Apr 7 / Latest News

FBI Report: Global Cybercrime Losses Skyrocket to Record $20.8 Billion

WASHINGTON D.C. — Online crime reached a staggering financial milestone in 2025 as total losses surged to $20.877 billion, marking a 26% increase over the previous year, according to the FBI’s Internet Crime Complaint Center (IC3) annual report. The data reveals a digital landscape increasingly dominated by high-stakes fraud, with over one million complaints filed—averaging nearly 3,000 per day. While phishing and spoofing remains the most common tactic with over 191,000 reported incidents, investment scams proved to be the most devastating to victims' bank accounts, draining $8.6 billion.

Jose Perez, Operations Director for the Bureau’s Criminal and Cyber Branch, noted that since the IC3's founding, reporting has surged from a few thousand a month to a constant daily deluge. Cryptocurrency continues to be the primary engine for these financial crimes, linked to $11.3 billion in total losses, much of which is orchestrated by organized criminal enterprises in Southeast Asia that utilize human trafficking victims as forced labor. The 2025 report also marks a historical shift with the first-ever dedicated section on Artificial Intelligence, attributing nearly $893 million in losses to AI-driven deception, including sophisticated impersonation campaigns and business email compromise.

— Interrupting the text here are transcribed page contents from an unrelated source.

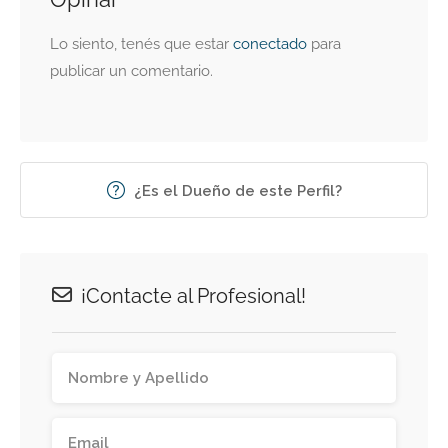
Lo siento, tenés que estar
conectado
para
publicar un comentario.
¿Es el Dueño de este Perfil?
¡Contacte al Profesional!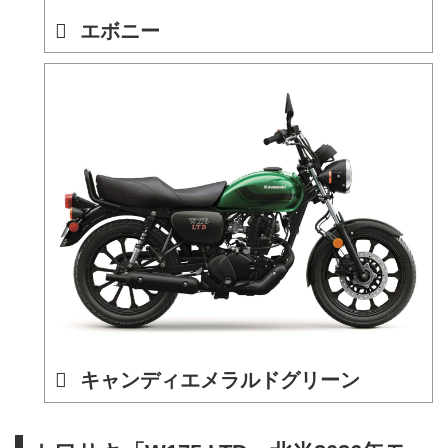
エボニー
キャンディエメラルドグリーン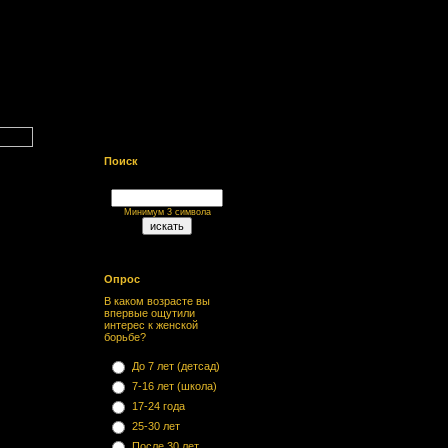
Поиск
Минимум 3 символа
Опрос
В каком возрасте вы
впервые ощутили
интерес к женской
борьбе?
До 7 лет (детсад)
7-16 лет (школа)
17-24 года
25-30 лет
После 30 лет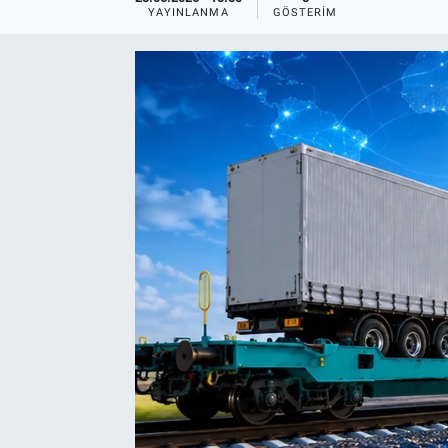
YAYINLANMA
GÖSTERIM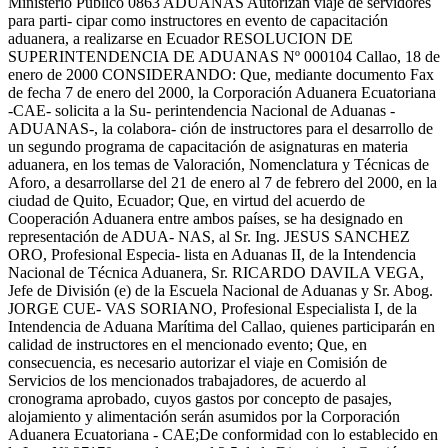
Ministerio Público 0863 ADUANAS Autorizan viaje de servidores
para parti- cipar como instructores en evento de capacitación
aduanera, a realizarse en Ecuador RESOLUCION DE
SUPERINTENDENCIA DE ADUANAS Nº 000104 Callao, 18 de
enero de 2000 CONSIDERANDO: Que, mediante documento Fax
de fecha 7 de enero del 2000, la Corporación Aduanera Ecuatoriana
-CAE- solicita a la Su- perintendencia Nacional de Aduanas -
ADUANAS-, la colabora- ción de instructores para el desarrollo de
un segundo programa de capacitación de asignaturas en materia
aduanera, en los temas de Valoración, Nomenclatura y Técnicas de
Aforo, a desarrollarse del 21 de enero al 7 de febrero del 2000, en la
ciudad de Quito, Ecuador; Que, en virtud del acuerdo de
Cooperación Aduanera entre ambos países, se ha designado en
representación de ADUA- NAS, al Sr. Ing. JESUS SANCHEZ
ORO, Profesional Especia- lista en Aduanas II, de la Intendencia
Nacional de Técnica Aduanera, Sr. RICARDO DAVILA VEGA,
Jefe de División (e) de la Escuela Nacional de Aduanas y Sr. Abog.
JORGE CUE- VAS SORIANO, Profesional Especialista I, de la
Intendencia de Aduana Marítima del Callao, quienes participarán en
calidad de instructores en el mencionado evento; Que, en
consecuencia, es necesario autorizar el viaje en Comisión de
Servicios de los mencionados trabajadores, de acuerdo al
cronograma aprobado, cuyos gastos por concepto de pasajes,
alojamiento y alimentación serán asumidos por la Corporación
Aduanera Ecuatoriana - CAE;De conformidad con lo establecido en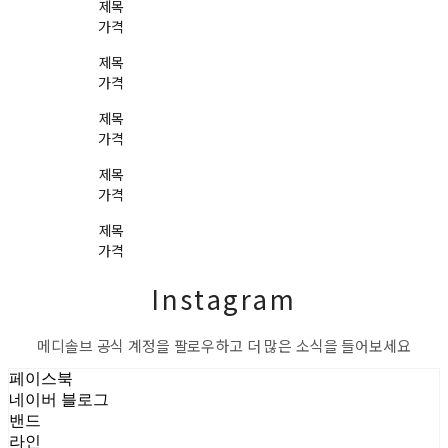
제목
가격
제목
가격
제목
가격
제목
가격
제목
가격
Instagram
메디솔브 공식 계정을 팔로우하고 더 많은 소식을 들어보세요
페이스북
네이버 블로그
밴드
라인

Despite the evolution of these threats, the FBI’s Recovery Asset Team saw significant success, freezing $679 million in stolen funds through thousands of rapid response actions. While ransomware variants continue to multiply and international complaints pour in from over 200 countries, federal officials are urging the public to heighten their digital diligence. Perez emphasized that as the world embraces emerging technologies like AI, the complexity of cyber-enabled crime will only continue to evolve, making personal cybersecurity and a limited social media footprint more critical than ever for individual and corporate safety.